Original URL: http://www.theregister.co.uk/2006/08/14/math_managing_defects/

Mathematical approaches to managing defects

Radical new approaches toward software testing needed?

By David Norfolk

Posted in Developer, 14th August 2006 14:49 GMT

Software testing is still a controversial subject – everybody agrees that it is a "good thing", but it is frequently the first bit of the process to get cut when deadlines bite.

After all, those sneaky testers are really responsible for the bugs, aren't they? Our software is just fine until strangers start poking around inside it, trying to stop it going out to our eager users. Mind you, I was taken aback once when I asked some people in a bank why they imposed silly deadlines on the IT group I worked for - and was told that they didn't expect our software to work anyway.

So, they said, they'd rather get it, broken, a year before they needed it, with a year to iron out the bugs before it was deployed; than get it just before they really needed it and risk disrupting operational business systems with broken software.

That was then, and it represented a very expensive approach to testing, but things don't seem to have improved much. Natalia Juristo and Ana M Moreno, (Universidad Politécnica de Madrid) and Wolfgang Strigel (QA Labs), the guest editors of the July/August 2006 issue of IEEE Software (featuring Software Testing Practices in Industry), can still say: "Despite...obvious benefits, the state of software testing practice isn't as advanced as software development techniques overall. In fact, testing practices in industry generally aren't very sophisticated or effective. This might be due partly to the perceived higher satisfaction from developing something new...Also, many software engineers consider testers second-class citizens."
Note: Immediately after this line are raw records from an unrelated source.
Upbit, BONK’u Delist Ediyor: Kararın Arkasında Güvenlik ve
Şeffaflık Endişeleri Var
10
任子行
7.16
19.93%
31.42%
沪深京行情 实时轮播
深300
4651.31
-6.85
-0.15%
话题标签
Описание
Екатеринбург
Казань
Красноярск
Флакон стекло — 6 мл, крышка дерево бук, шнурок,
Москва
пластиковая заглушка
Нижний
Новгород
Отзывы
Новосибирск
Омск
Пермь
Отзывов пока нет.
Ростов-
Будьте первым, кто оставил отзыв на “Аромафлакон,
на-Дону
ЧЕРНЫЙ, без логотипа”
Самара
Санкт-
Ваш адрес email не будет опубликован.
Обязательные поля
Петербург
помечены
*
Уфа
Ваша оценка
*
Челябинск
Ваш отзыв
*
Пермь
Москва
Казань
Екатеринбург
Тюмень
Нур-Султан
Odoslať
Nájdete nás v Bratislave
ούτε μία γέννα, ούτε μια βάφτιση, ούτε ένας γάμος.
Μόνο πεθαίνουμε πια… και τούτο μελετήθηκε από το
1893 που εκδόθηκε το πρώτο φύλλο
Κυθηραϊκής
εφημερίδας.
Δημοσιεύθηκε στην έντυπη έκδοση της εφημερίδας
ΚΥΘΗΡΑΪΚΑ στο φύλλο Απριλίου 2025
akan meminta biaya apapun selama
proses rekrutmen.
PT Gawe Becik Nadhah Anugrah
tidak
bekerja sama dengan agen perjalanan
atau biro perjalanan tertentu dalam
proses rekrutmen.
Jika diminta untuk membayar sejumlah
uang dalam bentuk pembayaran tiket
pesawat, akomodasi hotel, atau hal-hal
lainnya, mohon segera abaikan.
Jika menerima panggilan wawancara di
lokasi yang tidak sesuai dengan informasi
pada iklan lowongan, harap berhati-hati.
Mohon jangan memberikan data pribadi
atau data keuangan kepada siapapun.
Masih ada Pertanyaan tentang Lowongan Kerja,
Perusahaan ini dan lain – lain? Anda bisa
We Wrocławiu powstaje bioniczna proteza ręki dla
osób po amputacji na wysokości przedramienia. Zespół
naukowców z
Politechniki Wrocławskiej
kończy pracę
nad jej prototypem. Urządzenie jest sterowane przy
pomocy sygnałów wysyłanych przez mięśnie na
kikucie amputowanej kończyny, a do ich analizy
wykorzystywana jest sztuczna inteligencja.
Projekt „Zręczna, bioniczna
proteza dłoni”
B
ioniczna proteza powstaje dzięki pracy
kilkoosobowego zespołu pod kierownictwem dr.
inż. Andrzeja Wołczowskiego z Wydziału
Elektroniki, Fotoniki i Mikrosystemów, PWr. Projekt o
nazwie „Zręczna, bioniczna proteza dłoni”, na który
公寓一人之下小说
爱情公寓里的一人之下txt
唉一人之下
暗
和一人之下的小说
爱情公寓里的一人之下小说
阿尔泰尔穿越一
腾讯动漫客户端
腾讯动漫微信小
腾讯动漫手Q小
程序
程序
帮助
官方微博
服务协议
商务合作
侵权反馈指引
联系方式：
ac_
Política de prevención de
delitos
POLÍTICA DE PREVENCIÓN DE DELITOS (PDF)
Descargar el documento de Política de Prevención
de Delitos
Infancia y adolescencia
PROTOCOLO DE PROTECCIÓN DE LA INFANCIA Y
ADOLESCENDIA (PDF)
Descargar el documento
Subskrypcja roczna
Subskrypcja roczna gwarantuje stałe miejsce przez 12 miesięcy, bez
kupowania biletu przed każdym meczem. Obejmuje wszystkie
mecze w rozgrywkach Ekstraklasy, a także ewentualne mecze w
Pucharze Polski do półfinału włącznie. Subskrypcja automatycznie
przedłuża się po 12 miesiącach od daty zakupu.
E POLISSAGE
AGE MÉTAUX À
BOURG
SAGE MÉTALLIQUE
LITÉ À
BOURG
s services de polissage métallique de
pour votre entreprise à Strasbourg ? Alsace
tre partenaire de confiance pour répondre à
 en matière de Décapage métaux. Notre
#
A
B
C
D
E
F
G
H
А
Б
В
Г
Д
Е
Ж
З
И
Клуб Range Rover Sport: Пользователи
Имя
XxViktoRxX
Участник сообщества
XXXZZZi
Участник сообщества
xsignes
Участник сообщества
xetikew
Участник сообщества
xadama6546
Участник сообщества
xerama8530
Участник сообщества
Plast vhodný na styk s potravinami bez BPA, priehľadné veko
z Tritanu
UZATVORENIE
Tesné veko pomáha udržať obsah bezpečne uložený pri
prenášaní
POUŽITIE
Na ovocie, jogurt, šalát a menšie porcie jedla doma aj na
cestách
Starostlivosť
This highlights the fact that many of the issues with testing derive from a failure of process and the people carrying out the process, rather than from failures in technology or the supply of tools. After all, it is well known that defects are cheaper to remove the earlier that you find them, and cheapest of all if they're never introduced in the first place. But what chance is there of producing defect-free code if the most enjoyable part of the development process, for many programmers, is hunting bugs?

Unfortunately, if you only ever find some of the bugs in your code (as Myers pointed out in chapter one of The Art of Software Testing, it is "impractical, often impossible, to find all the errors in a program"), then the more you put in (typically, by guessing something, in the expectation of supplying the right answer while debugging the code), the more bugs there will be in the delivered product.

And yet, increasing legal regulation and concern with security issues makes defects in delivered systems increasingly unacceptable. It is unlikely that "more of the same" will work any better than it ever has, so perhaps it is time to try radically new approaches to managing defect removal; and mathematically-based approaches might take some of the human issues out of the equation.

Bayesian Analysis and Formal Methods are examples of such approaches. They are established enough for reasonable maturity, but they are not yet widely employed in software development generally. Perhaps they should be.

Next page: Bayesian analysis, by Pan Pantziarka

Bayesian analysis, by Pan Pantziarka

Some of the hardest questions to answer in development are about whether testing is "finished": Have we done enough testing, where should we concentrate testing effort, and when do we release the software?

There are usually countless pressures influencing these decisions – with enormous penalties in terms of loss of prestige as well as financial consequences if the decisions are badly wrong – and yet very often we depend on "gut feel" for an answer.

Even when software is passed through a formal testing process, the question of when to stop testing is not an easy one to answer. Does the fact that a component or module has had a lot of defects picked up (and corrected) during testing, tell us more about the quality of the component or the efficacy of the tests?

Given the reality that we can never get the resources required to test as much as we would want, and, just as importantly, that the testing process is itself imperfect, is there anything better than intuition to help developers gauge when software is ready to roll?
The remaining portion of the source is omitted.